First let me state that I think Mr. Matheson is a very great writer. I read several of his short stories and they are quite scary and creepy. I can see how he inspired Stephen King with these works. Matheson wrote several episodes for The Twilight Zone, which include one of my favorites, "Nightmare at 20,000 feet".
Yes, a young William Shatner
Several of his books have been adapted to film. One that completely shocked me, considering he is a horror/sci fi author is his adapted film "Somewhere in Time". I couldn't believe it when I read it. I love that film and think it is one of the most beautiful love films. That's a book and film review for a different day.
Second, I was disappointed with this novel. Not that he didn't tell a good story, and yes, I am probably too attached to the film, but I didn't find it scary in the least. There were some great ideas, but I couldn't emotionally attach myself to the character or story. The dog scenes and Ruth scenes were the best parts, but too short and depressing. There were many differences between the book and the last adapted film by the same title starring Will Smith. There were two other films as well: "The Last Man on Earth" with Vincent Price and "The Omega Man". I have those on my queue to watch so I can't compare those yet.
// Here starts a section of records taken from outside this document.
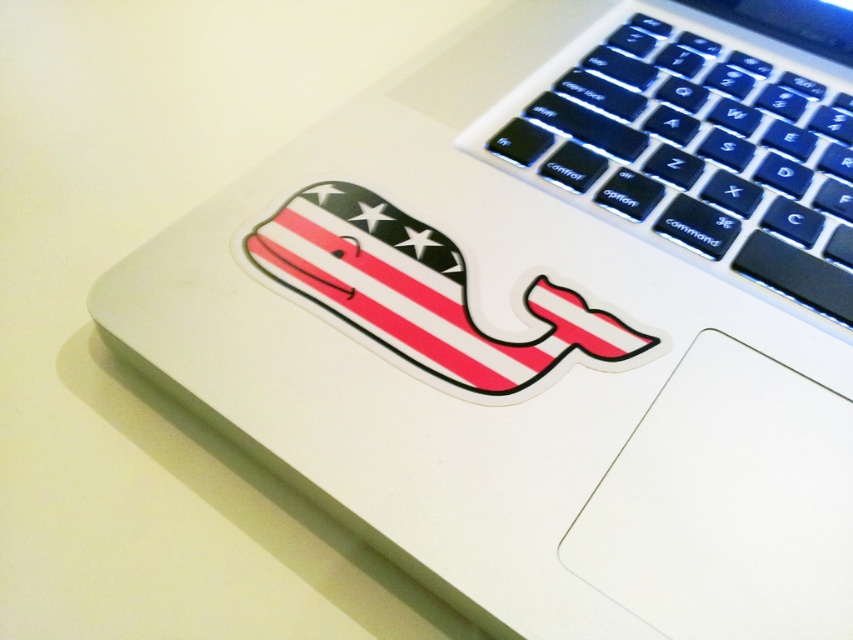 You are using a MacBook and notice two items on the keyboard. One is the black plastic keyboard at upper right and the other is the american flag whale sticker at center. Which one is located higher up on the keyboard?

The black plastic keyboard at upper right is located higher up because it is above the american flag whale sticker at center.

From the picture: You are designing a sticker placement guide for the laptop keyboard shown. The sticker with the whale design is already placed on the spacebar. Now, you need to place a small dot sticker at point [701,141]. Based on the keyboard layout, where exactly on the keyboard should this dot sticker be placed?

The point [701,141] is on the black plastic keyboard at upper right, so the dot sticker should be placed on the black plastic area at the upper right corner of the keyboard.

You are designing a new sticker for the laptop keyboard and want to place it next to the existing american flag whale sticker at center. Given that your new sticker must be smaller than the black plastic keyboard at upper right, can the new sticker fit next to the existing sticker without overlapping?

The black plastic keyboard at upper right is wider than the american flag whale sticker at center. Since your new sticker must be smaller than the keyboard, it will also be smaller than the existing sticker. Therefore, the new sticker can fit next to the american flag whale sticker at center without overlapping as long as there is enough space between them. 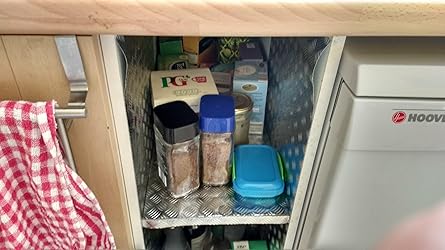 Image resolution: width=445 pixels, height=250 pixels. I want to click on dishtowel, so click(x=22, y=167).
In the story those infected with the bacteria become vampires. They can be killed by stakes or thrown in to the fire pit. In the film they are more feral creatures with limited intelligence but supernatural strength. They are infected by a virus that was originally used to cure cancer. They seem to change body structure whereas in the book they still look human and the women try to lure Neville out by showing him their naked bodies.
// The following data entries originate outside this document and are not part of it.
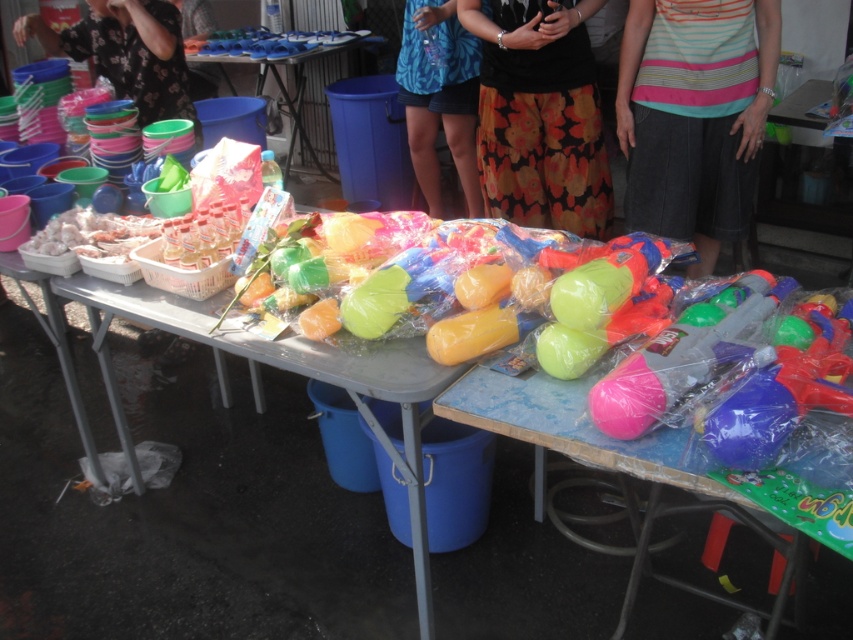 Question: Among these points, which one is nearest to the camera?

Choices:
 (A) tap(202, 51)
 (B) tap(642, 28)

Answer: (B)

Question: Which point is farther to the camera?

Choices:
 (A) floral skirt at center
 (B) striped fabric skirt at center
 (C) blue floral shirt at upper center

Answer: (C)

Question: Is blue plastic buckets at upper left bigger than translucent plastic toys at center?

Choices:
 (A) yes
 (B) no

Answer: (A)

Question: Which of the following is the closest to the observer?

Choices:
 (A) (534, 467)
 (B) (409, 134)
 (C) (349, 38)
 (D) (79, 32)

Answer: (A)

Question: Can you confirm if floral skirt at center is positioned above brushed metal buckets at upper left?

Choices:
 (A) yes
 (B) no

Answer: (B)

Question: Does floral skirt at center have a greater width compared to blue floral shirt at upper center?

Choices:
 (A) yes
 (B) no

Answer: (A)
I think seeing Neville struggle alone for years visually had more of an impression on me than reading about it. I think Smith did a fantastic job showing how he had tried to make a life for himself, coping and dealing. When things get too close and the creatures/vampires know that he exists and actively start hunting him down. when they move the mannequins to the library (or whatever building it was), you seem him start to unravel. I think Smith portrayed the emotions of Robert Neville story wise extremely well. That scene in the film scared me to death and was very well done cinematically. What a turning point!
I realize that Neville was ahead of his time in writing this book (1954) so I do commend him for writing such a great story. It's just not a favorite of mine. Honestly I think I just need to reread it and not watch the Smith version until I have done so.
I will say the one thing that I did appreciate in Matheson's story was how he incorporated the title. In the end, a new society of vampires who can live in the day light have taken over and capture Neville. He realizes that he is now what they were too him: scary, foreign and terrifying. Vampires once legend are now the norm and the last man of the human race is now legend. His last line is simply that, "I am legend."
I guess I have never thought about being a lone survivor of the human race being hunted down by monsters. That would be horrible and depressing and any sign of life would be welcome. I will save more for the discussion.
Just to give you an idea of the time and setting, it takes place in South Los Angeles near Compton and Inglewood between 1975 and 1979. Of course Matheson had no idea what LA would look like at the time since he wrote this in the 50s, so here is a glimpse back in time. Either way, I can hardly imagine my city being completely desolate with tumbleweeds occasionally blowing down the former busy streets, not a soul to be seen but knowing they are there waiting for nightfall to come out. That would be equal parts terrifying and lonely.